Lal ran a tight ship, expecting the same round the clock commitment to patient care that he demonstrated, and Hamida found in him an example for her own remarkable career of the next three decades. She wanted to better understand the eye diseases impacting Indians, and devoted herself to research centering on glaucoma and other blindness-producing diseases, developing better diagnostics for early analysis, and researching new surgical techniques to restore sight. Her efforts soon attracted international attention, and in the last decade of her life she was a consultant to multiple global blindness prevention efforts, including the WHO’s vision project for India, Bangladesh, and Burma.
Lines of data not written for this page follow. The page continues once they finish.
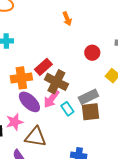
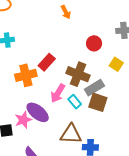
brown cross: (56, 82) -> (78, 74), moved
purple ellipse: (29, 102) -> (38, 112), moved
brown square: (90, 112) -> (98, 102), turned 30
brown triangle: (36, 137) -> (71, 134), moved

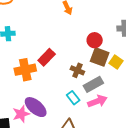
brown cross: (78, 74) -> (77, 70), size x0.6
pink arrow: (58, 93) -> (97, 101), moved, turned -144
brown square: (98, 102) -> (100, 57), moved

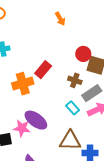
red circle: (95, 40) -> (83, 54), moved
pink star: (21, 114) -> (22, 128), turned 30

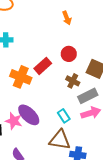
red circle: (83, 54) -> (69, 54), moved
orange cross: (23, 84) -> (21, 77), turned 30
cyan rectangle: (73, 108) -> (64, 116), moved

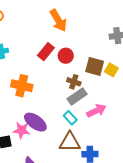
orange arrow: (67, 18) -> (58, 20), size x1.6
red rectangle: (43, 66) -> (46, 52), moved
gray rectangle: (88, 96) -> (77, 96), moved

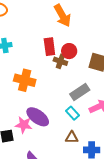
red rectangle: (46, 52) -> (49, 47), turned -48
brown cross: (74, 82) -> (60, 61), moved
brown triangle: (70, 142) -> (72, 137), size x0.6

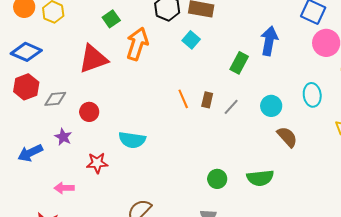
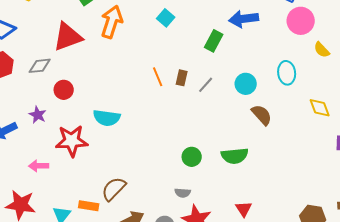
blue arrow: (269, 41) -> (244, 19), turned -108
gray diamond: (55, 99) -> (40, 66), moved
red star: (97, 163) -> (72, 141), size x1.5

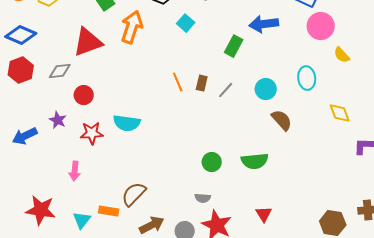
red star: (72, 141) -> (92, 133), moved, size x0.7
pink arrow: (39, 166) -> (75, 171), moved, turned -84

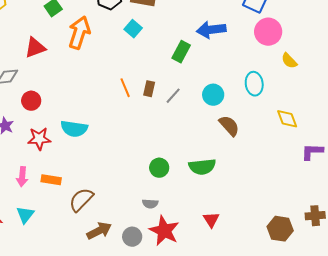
red triangle: (88, 42) -> (35, 48), size x0.7
orange rectangle: (109, 211) -> (51, 180), moved
cyan triangle: (82, 220) -> (25, 215), moved

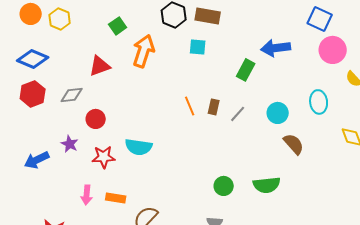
cyan square: (133, 29) -> (198, 47), turned -36

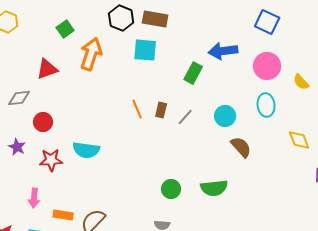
cyan square: (198, 47) -> (145, 50), size x1.4
pink circle: (333, 50) -> (267, 66), moved
orange rectangle: (116, 198) -> (63, 215), moved

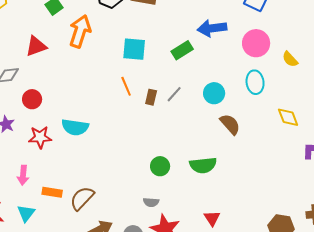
cyan square: (145, 50) -> (134, 49), moved
green rectangle: (193, 73) -> (182, 50), turned 30
brown rectangle: (161, 110) -> (151, 97), moved

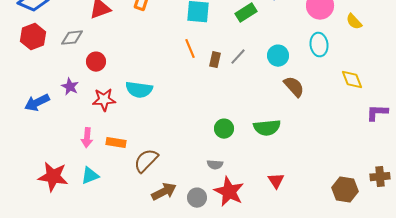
orange rectangle: (52, 192) -> (116, 143), moved
cyan triangle: (26, 213) -> (90, 176), turned 30

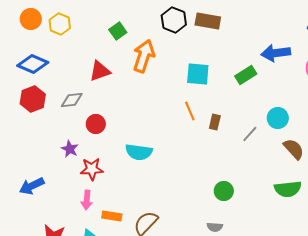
gray line: (238, 57) -> (250, 134), moved
red star: (104, 100) -> (92, 169), moved
blue arrow: (37, 103) -> (32, 186), moved
green semicircle: (267, 128) -> (288, 189), moved
orange rectangle: (116, 143) -> (112, 216), moved

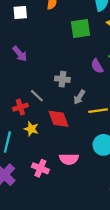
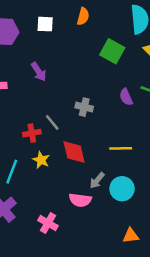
green square: (80, 28) -> (112, 51), turned 30
gray arrow: (79, 97) -> (97, 180), moved
pink cross: (40, 168) -> (48, 223), moved

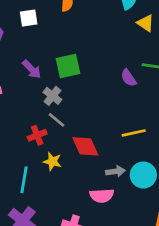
green square: (112, 51) -> (68, 66), moved, turned -30
gray cross: (84, 107) -> (52, 96), moved, turned 36
gray arrow: (97, 180) -> (115, 171), turned -126

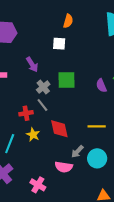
white square: (29, 18) -> (59, 44), moved
green square: (68, 66) -> (67, 80), moved
gray arrow: (115, 171) -> (77, 152), turned 128

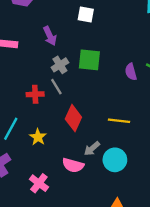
red diamond: (59, 129) -> (73, 118), turned 30
yellow star: (33, 135) -> (38, 137), moved

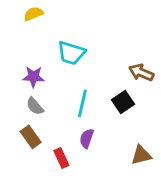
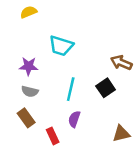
gray semicircle: (35, 106) -> (30, 91), turned -35

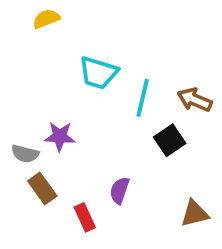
purple star: (29, 66) -> (60, 136), moved
cyan line: (71, 89) -> (143, 98), moved
gray semicircle: (30, 91) -> (25, 154), moved

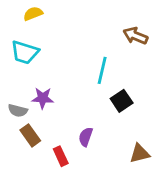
cyan trapezoid: (98, 73) -> (25, 52), moved
brown arrow: (195, 100) -> (135, 36), moved

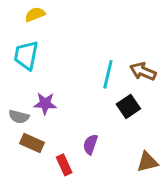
brown arrow: (135, 36) -> (143, 71), moved
cyan trapezoid: (25, 52) -> (26, 55), turned 84
brown rectangle: (30, 135) -> (32, 143), turned -30

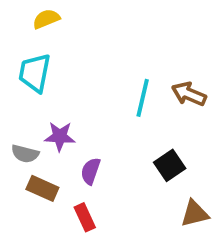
black square: (128, 106) -> (170, 165), moved
purple semicircle: (90, 144) -> (91, 171), moved

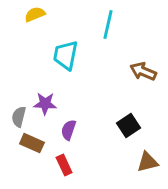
cyan trapezoid: (35, 73) -> (66, 55), moved
cyan line: (143, 98) -> (108, 25), moved
gray semicircle: (25, 154) -> (19, 117), turned 90

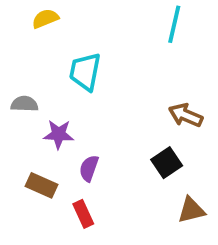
cyan line: (108, 25) -> (174, 24), moved
brown arrow: (143, 71) -> (186, 115), moved
gray semicircle: (19, 117) -> (24, 104), moved, turned 78

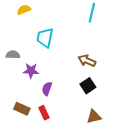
brown arrow: (186, 115) -> (87, 61), moved
brown rectangle: (41, 185) -> (22, 109), moved
brown triangle: (191, 210) -> (94, 117), moved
Hamida Saiduzzafar never married. More than one colleague commented after her death that her life was her work, both in the form of the thousands of sight-restoring surgeries she performed, and in the training of new generations to replace her in the cause of improving the nation’s vision. She personally criss crossed the nation performing surgeries, and her students at the Gandhi Eye Hospital fanned out across India to create a vanguard of duty-driven specialists who formed the core of her lasting legacy. Saiduzzafar passed away suddenly in 1988 from a brain hemorrhage, and in accordance with her wishes, her eyes were donated to science for corneal grafting, thereby gifting one last person the power of vision, a typically generous act for a person whose life had been devoted to the service of others.

FURTHER READING:
Hamida’s memoirs, together with other reflections on her life from those who knew her personally and professionally, were collected together by Lola Chatterji and released in a single volume in 1996. It is not an easy find, particularly here in the United States, but it is decidedly your single best source for information on her unique upbringing and life trajectory.